Why is this incompetent idiot sleeping all weekend?

octoberfarm · 19/01/2024 14:14

Oh love, like another PP above I have a child with health issues which means not a lot of sleep for me and I understand exactly how tired you must be, and your situation is far harder than mine. My DH also has a super demanding job with long hours and needing to be on so I take the nights, but the understanding is that he then does the mornings before work and weekend mornings too, so I at least can catch up on some sleep then. You taking the nights is one thing but that doesn't mean you have to do everything else too. I would be absolutely fuming about this morning - he is absolutely capable, it was just easier for him if you helped. But it would be a bloody massive amount easier for you if he helped too. I hope this is a catalyst for change and that you can redraw the boundaries of what's okay, and get at least a night in a hotel thrown in there too. You need this, and it is literally the least he can do. Sending you a huge hug Flowers

SarcasmAndCoffee · 19/01/2024 14:18

Havnt you got a work trip coming up, OP? Involving 1-2 nights away at a hotel? 😉 book your self in and let him manage even for one morning

TeaGinandFags · 19/01/2024 14:30

I would reccomend fucking off to a travel lodge. Big soft beds. Huge brekkies. Baths. Cheap bills.

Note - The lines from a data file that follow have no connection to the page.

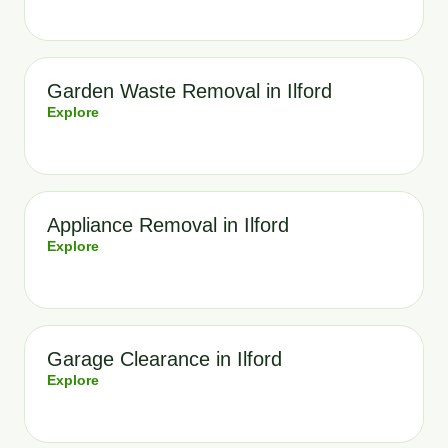
Garden Waste Removal in Ilford
Explore
Appliance Removal in Ilford
Explore
Garage Clearance in Ilford
Explore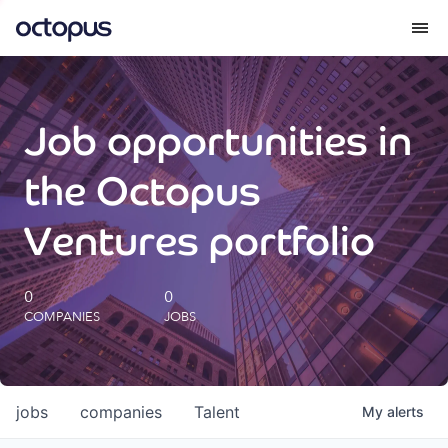
What we do
Job opportunities in
How we do it
the Octopus
Our impact
Ventures portfolio
Future Generations Reports
0
0
COMPANIES
JOBS
Octopus Giving
Careers
jobs
companies
Talent
My
alerts
Insights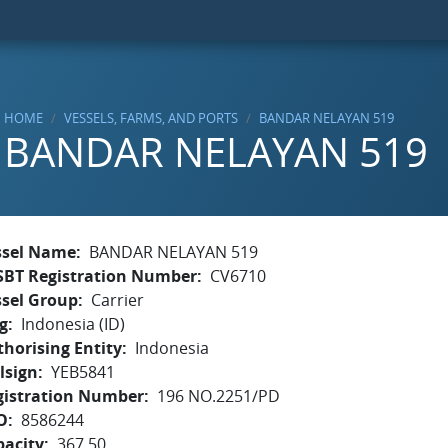
HOME
VESSELS, FARMS, AND PORTS
BANDAR NELAYAN 519
BANDAR NELAYAN 519
ssel Name
BANDAR NELAYAN 519
SBT Registration Number
CV6710
ssel Group
Carrier
g
Indonesia (ID)
horising Entity
Indonesia
lsign
YEB5841
gistration Number
196 NO.2251/PD
O
8586244
pacity
367.50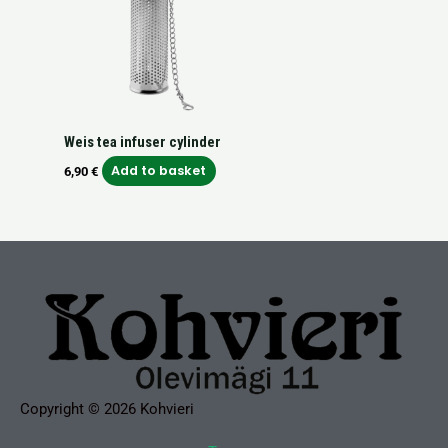
Weis tea infuser cylinder
Add to basket
6,90
€
Copyright © 2026 Kohvieri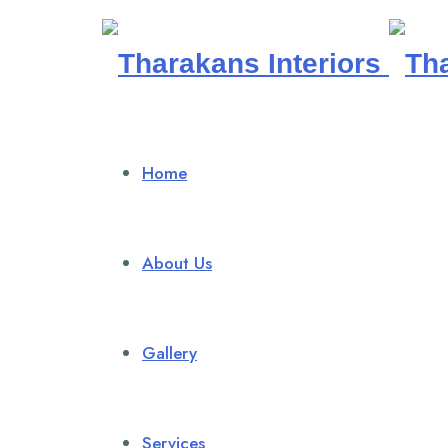
Tharakans
Interiors
Home
About Us
Gallery
Services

Tell him you're popping out and don't come back for a couple of days. Report yourself to the police as a missing person and that you expect to be found once you've retrieved your sanity. (This will prevdntbthem from wadting your time. They won't reveal your whereabouts inlesd you say thry can.)

Once he's worked put what you put up with, make sure he keeps his end up.

CharlotteBog · 19/01/2024 14:58

sorry. I had to write this down so I didn’t kick off at him.

What would happen if you did kick off?

This is the sort of thing you read about being the final straw when deciding a relationship is over.

MorningSunshineSparkles · 19/01/2024 16:55

Well the solution is simple, divorce the man child who is entirely incompetent, send your actual child to him EOW and have as much sleep as you need, and sort out respite care for the toddler you’re caring for.

forrestgreen · 19/01/2024 18:04

He needs to practice being a parent again tomorrow morning. Until he can manage it independently it's his turn.

BitOutOfPractice · 19/01/2024 18:10

He,s not lovely or nice to live with though is he? He’s happy to see his partner making herself ill while he lies in bed. He allows that. He believes he deserves it. And you don’t. He doesn’t even like you to think like that, let alone love you. He’s vile.